Why are Iraq films failing?

Shoved into the internet tubes on November 20, 2007 by Hegemonic Pundit

Call me sentimental, but I still regard our armed forces with reverence and awe rather than with disgust and feelings of revulsion. I believe most Americans would agree. Perhaps this is why leftist-liberal propaganda films flop at the box office.

I’m talking about this clueless and insulting article at Time.com (to both audiences and the troops).

The author mentions how tough it is for far-leftist-liberal Hollywood, “to turn this war into edifying entertainment for the mass audience.” How tough could it be?
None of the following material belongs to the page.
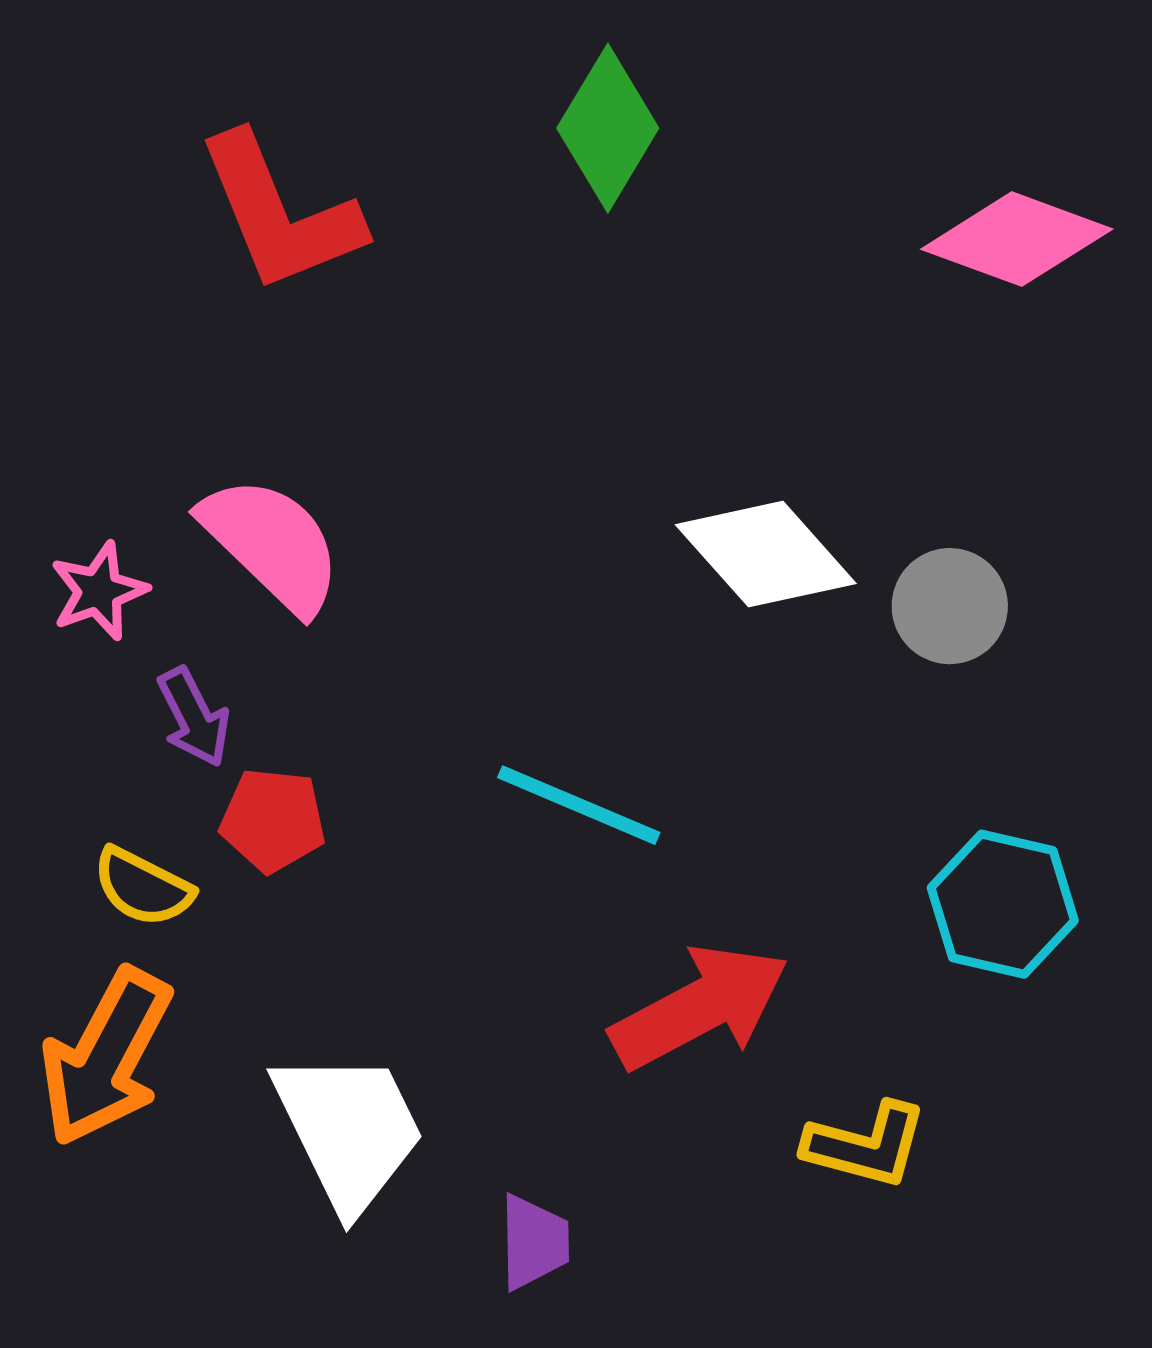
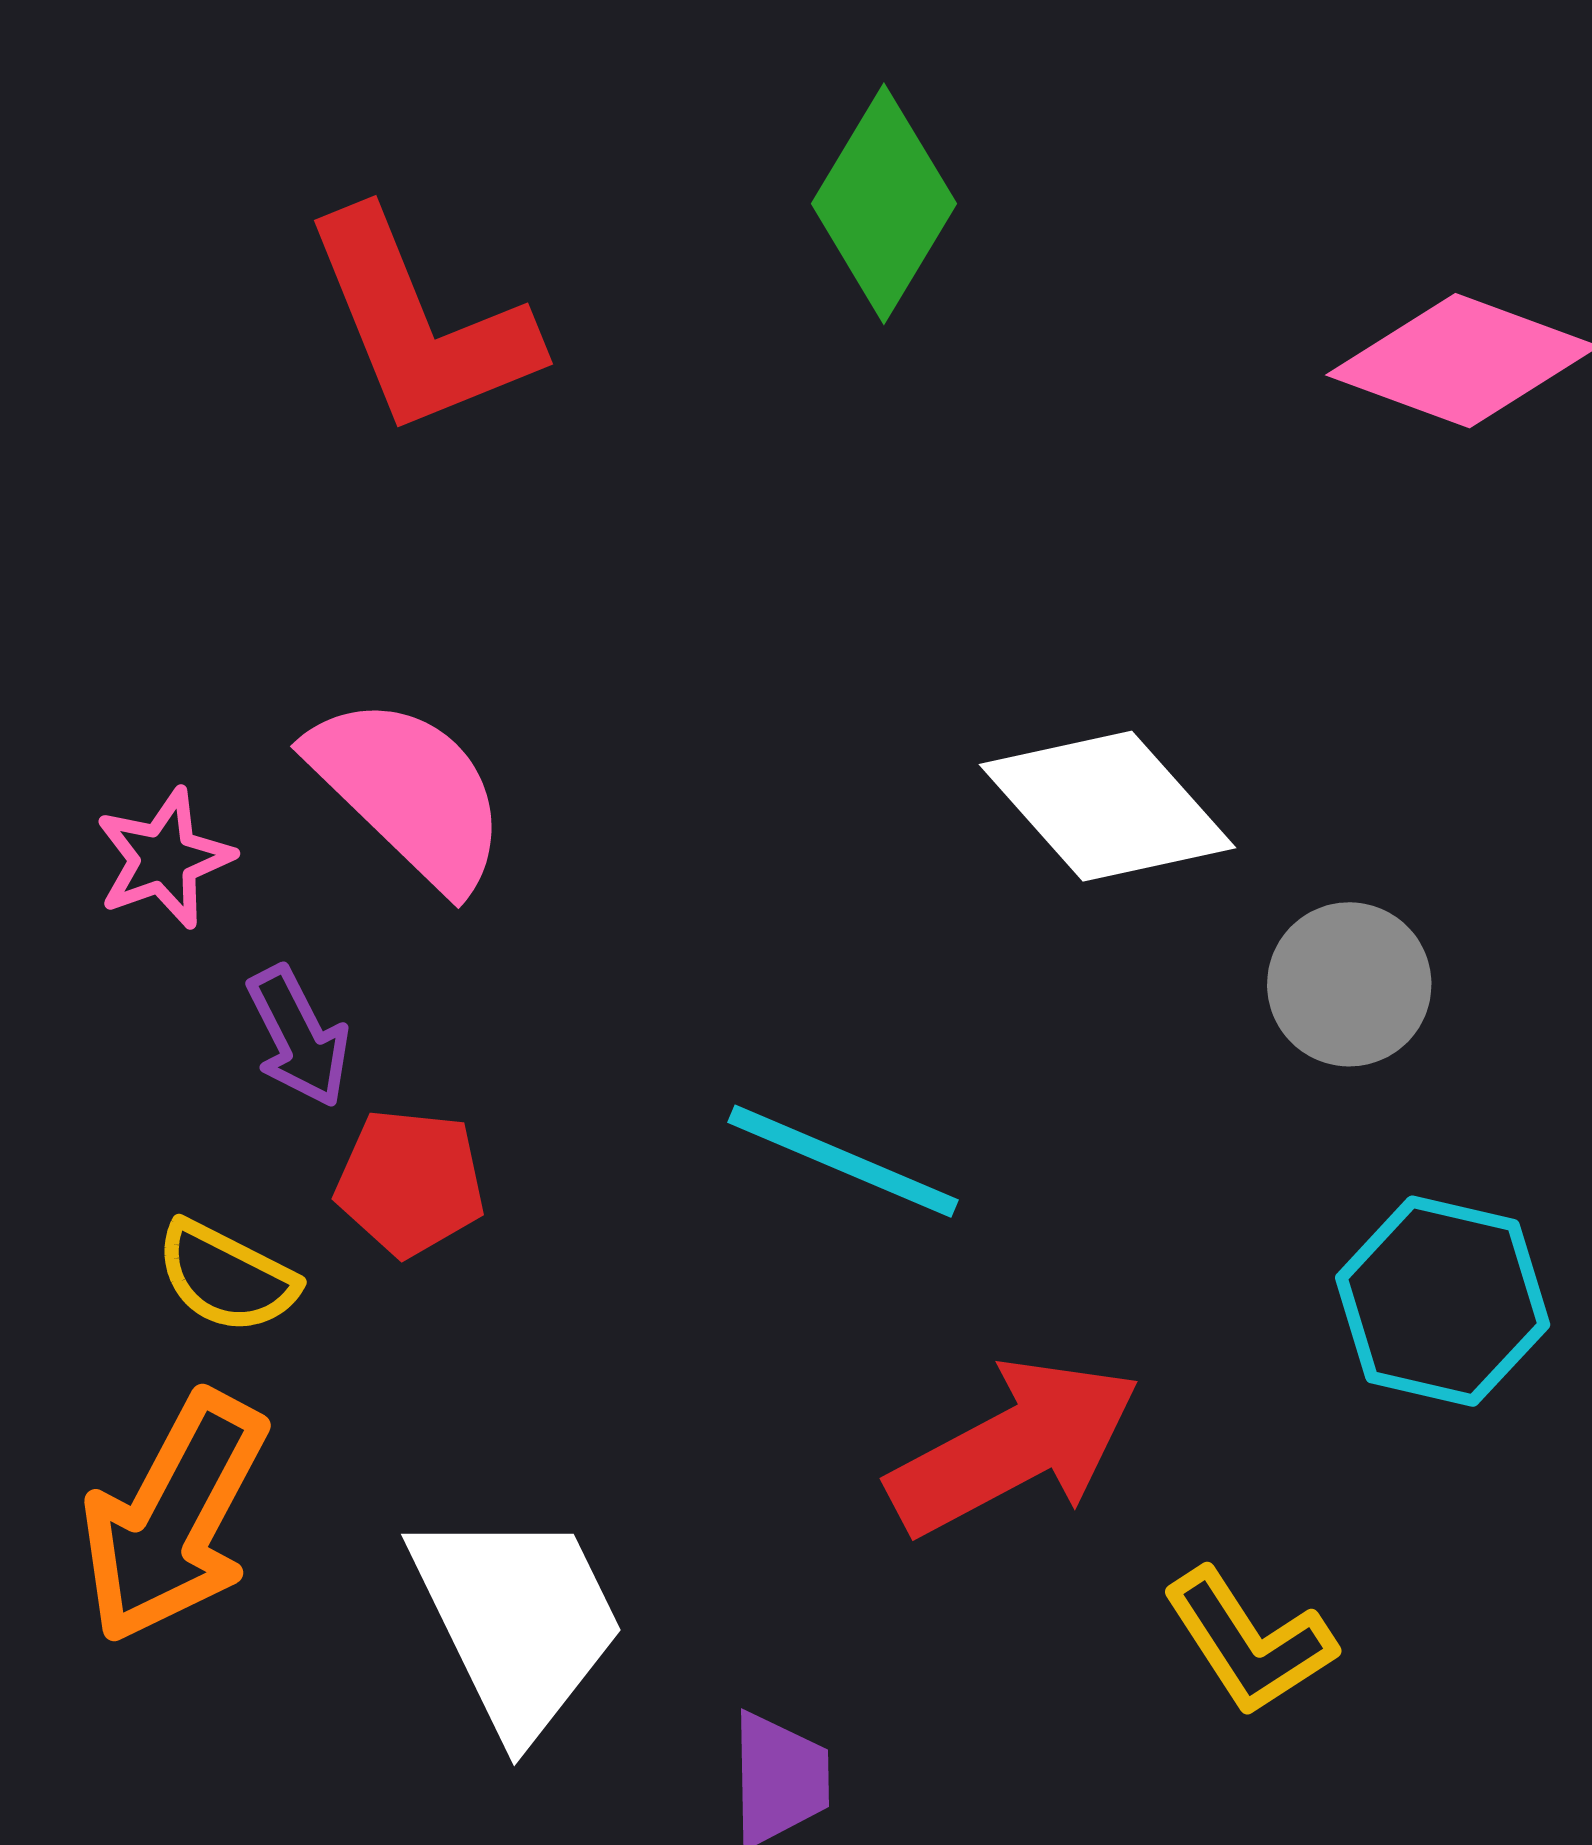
gray circle: (950, 606) -> (1349, 984), moved
yellow L-shape: (866, 1145) -> (1249, 1642), turned 42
…there’s a slew of American movies on the subject: In the Valley of Elah, The Kingdom, Rendition, Lions for Lambs and Redacted–and soon, Badland, Grace Is Gone and Charlie Wilson’s War. Most are worthy; some feature Oscar-winning actors and directors. And so far, all show how tough it is to turn this war into edifying entertainment for the mass audience. ~time.com

Obviously, it’s pretty damn hard for liberals to make edifying war movies. But then we know they would have an easier time making movies about the glorious revolution of Hugo Chavez. (Minus the creation of AK-47 factories and the closing of media outlets who dissent from Chavez’s dictatorship.) Their ideologically colored glasses won’t allow them to see anything heroic, useful, or dramatic in this war (or our soldiers). And unfortunately they think that audiences are too stupid to realize that they should revel in the anti-american education the left is trying to give them.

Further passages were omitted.